A storm has been brewing on the horizon for some time now. As a new emergency preparedness rule from the Centers for Medicare & Medicaid Services (CMS) approaches, skilled nursing providers are trying to make sure they’re protected from the flood of new regulations.
Under the rule, which was first introduced in 2013 and finalized last September, SNFs and a variety of other providers must meet four emergency preparedness standards by Nov. 15: Have an emergency plan with an all-hazards approach; develop policies and procedures based on the emergency plan; come up with a communication plan that complies with federal and state laws and loops in other area providers; and develop and maintain training programs and drills.
The rule is meant to preserve the health, safety and security needs of care providers, their employees and their patients during a sudden emergency like a hurricane, tornado or terrorist attack.
Providers prep for the storm
The Norcross, Ga.-based PruittHealth, the largest post-acute provider in the Southeast, has much of its emergency preparedness framework in place for when November rolls around.
“I feel good about being prepared to meet what CMS is requiring by November,” Natasha Brown, director of policy management at PruittHealth, tells Skilled Nursing News.
In recent months, the provider has trained its employees in a number of drills and exercises, Brown says. Possible disaster scenarios have included roof collapses, power outages that last over 24 hours, and Category 5 hurricanes.
The idea is to simulate something unexpected that would “stress the system” in the same way a real emergency would.
“Emergencies don’t always happen when you’re fully staffed during the daytime,” Brown says. “They very well may happen at midnight.”
One of the biggest challenges so far has been networking with other local providers, mostly due to time and personnel constraints.
“Having an administrator, a maintenance director or a nurse do that, it takes time away from the building where they’re needed,” Brown says.
Despite the occasional heartburn, PruittHealth is very supportive of the new rules, she adds.

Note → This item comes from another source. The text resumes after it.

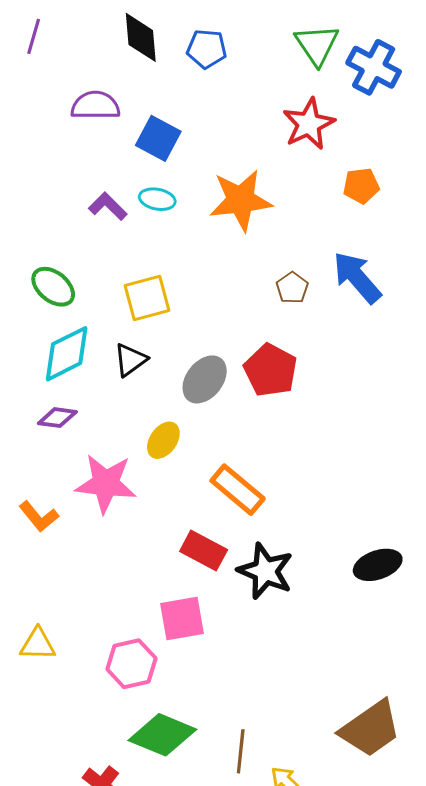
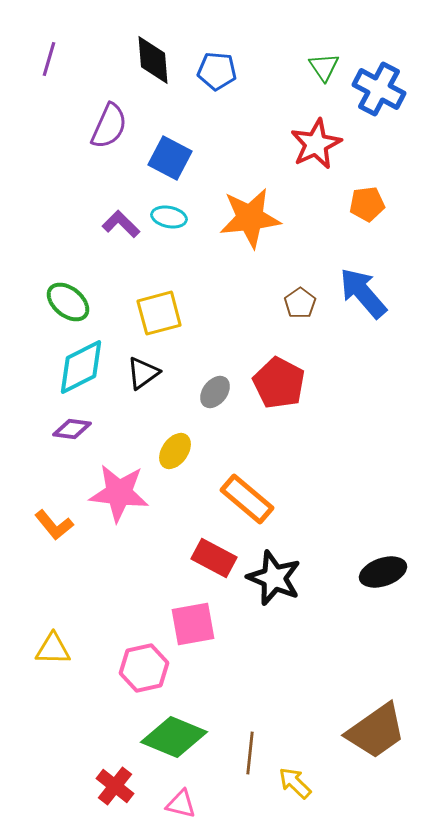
green triangle: (317, 45) -> (324, 67), size x0.7
purple semicircle: (95, 105) -> (109, 126), turned 114
gray ellipse: (205, 379) -> (215, 392), size x0.7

Amedisys (Nasdaq: AMED), a home health care agency, is also well-prepared for the storm. With 434 care centers scattered throughout the U.S., the Baton Rouge, La.-based company has seen its fair share of disasters over the years.
Most notably, Amedisys tragically lost its founder and former CEO when he drowned during a devastating flood in Louisiana roughly one year ago.

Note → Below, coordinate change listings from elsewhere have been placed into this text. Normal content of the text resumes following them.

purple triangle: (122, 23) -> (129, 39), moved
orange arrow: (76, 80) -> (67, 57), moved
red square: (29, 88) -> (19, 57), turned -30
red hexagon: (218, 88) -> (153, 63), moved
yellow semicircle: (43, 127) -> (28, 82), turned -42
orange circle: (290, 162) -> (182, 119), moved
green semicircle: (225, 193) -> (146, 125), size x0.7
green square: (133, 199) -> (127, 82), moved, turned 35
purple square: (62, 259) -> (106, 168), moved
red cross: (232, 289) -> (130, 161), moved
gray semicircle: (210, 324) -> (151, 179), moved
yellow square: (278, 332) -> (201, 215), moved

Though the company already has an emergency preparedness plan that includes nearly all of the elements required by CMS, it hasn’t always looped in other health care providers.
“What’s new for us is the additional community mock drill,” Iris Rancatore, director of survey and accreditation at Amedisys, tells SNN. “This will be an opportunity for our care centers to participate and collaborate with other Medicare providers such as hospitals, nursing homes, other home care companies, and hospices — with an emphasis placed on carrying out procedures necessary to protect patients and others in the community in which we serve.”
Some still struggling
Though many skilled nursing providers are prepared for the rule’s implementation, others may not be in the same boat, says Barbara B. Citarella, founder of RBC Limited, a health care-focused consulting firm based in Staatsburg, N.Y.
Citarella has presented webinars about the rule and has spoken with thousands of health care providers across the U.S.
“There are many agencies that may just have a policy about disaster preparedness that need a plan, need policies and procedures, that need education,” she says. “There are many that are realizing…that they don’t have until January.”
Still, it varies on a state-by-state basis. Health care companies in New York, North Carolina, New Mexico, and Maryland are generally more prepared because of those states’ regulations, for example.
The emergency prep rule could be more burdensome for skilled nursing and other long-term care providers due to the sheer amount of work related to the regulation. On the flip side, hospitals might be able to cope with the rule more easily due to better resources and organization.
“I think we have to see after the first go-around [when the rule takes effect]…what agencies are struggling with most,” Citarella says. “We will get guidance from CMS. I think they’ve been very good giving information.”